- Extracted information
"""
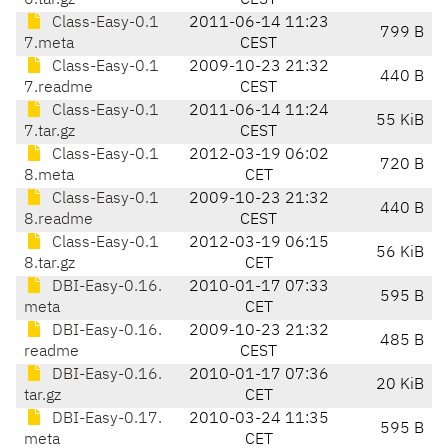
6.tar.gz
CEST
Class-Easy-0.1
2011-06-14 11:23
799 B
7.meta
CEST
Class-Easy-0.1
2009-10-23 21:32
440 B
7.readme
CEST
Class-Easy-0.1
2011-06-14 11:24
55 KiB
7.tar.gz
CEST
Class-Easy-0.1
2012-03-19 06:02
720 B
8.meta
CET
Class-Easy-0.1
2009-10-23 21:32
440 B
8.readme
CEST
Class-Easy-0.1
2012-03-19 06:15
56 KiB
8.tar.gz
CET
DBI-Easy-0.16.
2010-01-17 07:33
595 B
meta
CET
DBI-Easy-0.16.
2009-10-23 21:32
485 B
readme
CEST
DBI-Easy-0.16.
2010-01-17 07:36
20 KiB
tar.gz
CET
DBI-Easy-0.17.
2010-03-24 11:35
595 B
meta
CET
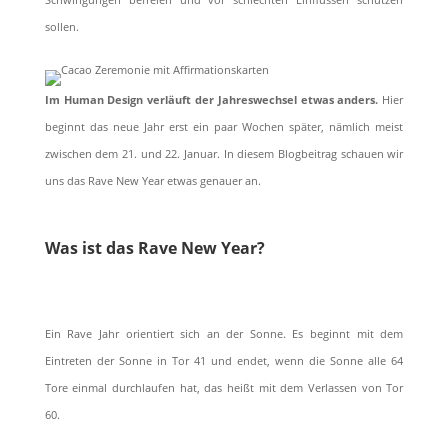
sollen.
Im Human Design verläuft der Jahreswechsel etwas anders.
Hier
beginnt das neue Jahr erst ein paar Wochen später, nämlich meist
zwischen dem 21. und 22. Januar. In diesem Blogbeitrag schauen wir
uns das Rave New Year etwas genauer an.
Was ist das Rave New Year?
Ein Rave Jahr orientiert sich an der Sonne. Es beginnt mit dem
Eintreten der Sonne in Tor 41 und endet, wenn die Sonne alle 64
Tore einmal durchlaufen hat, das heißt mit dem Verlassen von Tor
60.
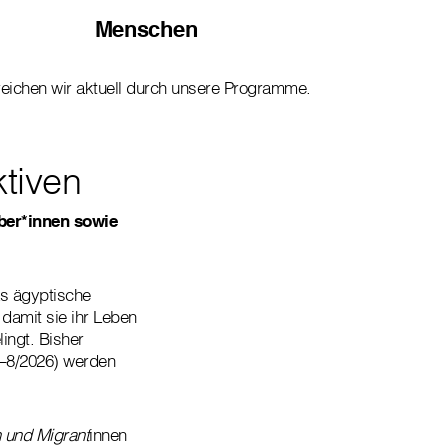
Menschen
reichen wir aktuell durch unsere Programme.
tiven
ber*innen sowie
as ägyptische
 damit sie ihr Leben
ingt. Bisher
5–8/2026) werden
 und Migrant
innen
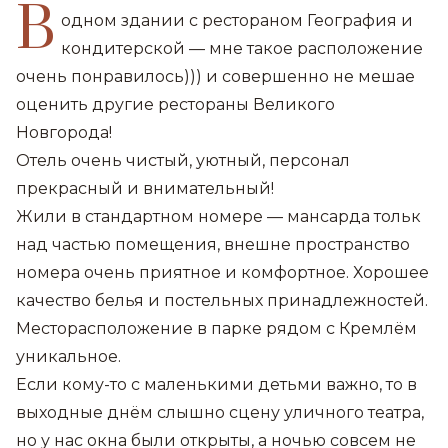
В
одном здании с рестораном География и
кондитерской — мне такое расположение
очень понравилось))) и совершенно не мешае
оценить другие рестораны Великого
Новгорода!
Отель очень чистый, уютный, персонал
прекрасный и внимательный!
Жили в стандартном номере — мансарда тольк
над частью помещения, внешне пространство
номера очень приятное и комфортное. Хорошее
качество белья и постельных принадлежностей.
Месторасположение в парке рядом с Кремлём
уникальное.
Если кому-то с маленькими детьми важно, то в
выходные днём слышно сцену уличного театра,
но у нас окна были открыты, а ночью совсем не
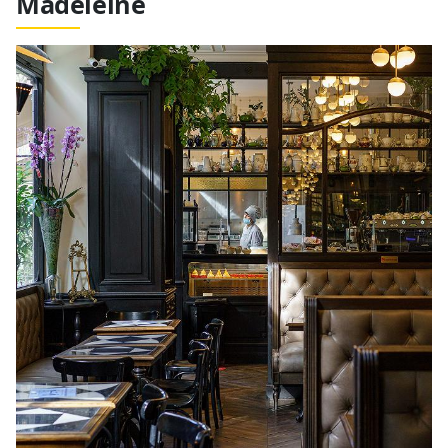
Madeleine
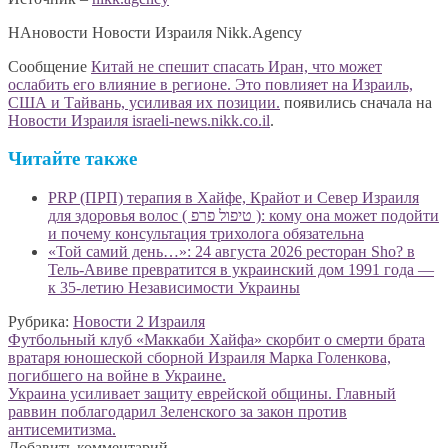
НАновости Новости Израиля Nikk.Agency
Сообщение
Китай не спешит спасать Иран, что может
ослабить его влияние в регионе. Это повлияет на Израиль,
США и Тайвань, усиливая их позиции.
появились сначала на
Новости Израиля israeli-news.nikk.co.il
.
Читайте также
PRP (ПРП) терапия в Хайфе, Крайот и Север Израиля
для здоровья волос ( טיפול פרפ ): кому она может подойти
и почему консультация трихолога обязательна
«Той самий день…»: 24 августа 2026 ресторан Sho? в
Тель-Авиве превратится в украинский дом 1991 года —
к 35-летию Независимости Украины
Рубрика:
Новости 2 Израиля
Навигация
Предыдущая
Футбольный клуб «Маккаби Хайфа» скорбит о смерти брата
запись:
вратаря юношеской сборной Израиля Марка Голенкова,
по
погибшего на войне в Украине.
записям
Следующая
Украина усиливает защиту еврейской общины. Главный
запись:
раввин поблагодарил Зеленского за закон против
антисемитизма.
Добавить комментарий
"""
- Assignment
Return all the material exactly, pictures excluded.

- Written response
6.tar.gz
CEST
Class-Easy-0.1
2011-06-14 11:23
799 B
7.meta
CEST
Class-Easy-0.1
2009-10-23 21:32
440 B
7.readme
CEST
Class-Easy-0.1
2011-06-14 11:24
55 KiB
7.tar.gz
CEST
Class-Easy-0.1
2012-03-19 06:02
720 B
8.meta
CET
Class-Easy-0.1
2009-10-23 21:32
440 B
8.readme
CEST
Class-Easy-0.1
2012-03-19 06:15
56 KiB
8.tar.gz
CET
DBI-Easy-0.16.
2010-01-17 07:33
595 B
meta
CET
DBI-Easy-0.16.
2009-10-23 21:32
485 B
readme
CEST
DBI-Easy-0.16.
2010-01-17 07:36
20 KiB
tar.gz
CET
DBI-Easy-0.17.
2010-03-24 11:35
595 B
meta
CET
sollen.
Im Human Design verläuft der Jahreswechsel etwas anders.
Hier
beginnt das neue Jahr erst ein paar Wochen später, nämlich meist
zwischen dem 21. und 22. Januar. In diesem Blogbeitrag schauen wir
uns das Rave New Year etwas genauer an.
Was ist das Rave New Year?
Ein Rave Jahr orientiert sich an der Sonne. Es beginnt mit dem
Eintreten der Sonne in Tor 41 und endet, wenn die Sonne alle 64
Tore einmal durchlaufen hat, das heißt mit dem Verlassen von Tor
60.
Menschen
reichen wir aktuell durch unsere Programme.
tiven
ber*innen sowie
as ägyptische
 damit sie ihr Leben
ingt. Bisher
5–8/2026) werden
 und Migrant
innen
В
одном здании с рестораном География и
кондитерской — мне такое расположение
очень понравилось))) и совершенно не мешае
оценить другие рестораны Великого
Новгорода!
Отель очень чистый, уютный, персонал
прекрасный и внимательный!
Жили в стандартном номере — мансарда тольк
над частью помещения, внешне пространство
номера очень приятное и комфортное. Хорошее
качество белья и постельных принадлежностей.
Месторасположение в парке рядом с Кремлём
уникальное.
Если кому-то с маленькими детьми важно, то в
выходные днём слышно сцену уличного театра,
но у нас окна были открыты, а ночью совсем не
Madeleine
НАновости Новости Израиля Nikk.Agency
Сообщение
Китай не спешит спасать Иран, что может
ослабить его влияние в регионе. Это повлияет на Израиль,
США и Тайвань, усиливая их позиции.
появились сначала на
Новости Израиля israeli-news.nikk.co.il
.
Читайте также
PRP (ПРП) терапия в Хайфе, Крайот и Север Израиля
для здоровья волос ( טיפול פרפ ): кому она может подойти
и почему консультация трихолога обязательна
«Той самий день…»: 24 августа 2026 ресторан Sho? в
Тель-Авиве превратится в украинский дом 1991 года —
к 35-летию Независимости Украины
Рубрика:
Новости 2 Израиля
Навигация
Предыдущая
Футбольный клуб «Маккаби Хайфа» скорбит о смерти брата
запись:
вратаря юношеской сборной Израиля Марка Голенкова,
по
погибшего на войне в Украине.
записям
Следующая
Украина усиливает защиту еврейской общины. Главный
запись:
раввин поблагодарил Зеленского за закон против
антисемитизма.
Добавить комментарий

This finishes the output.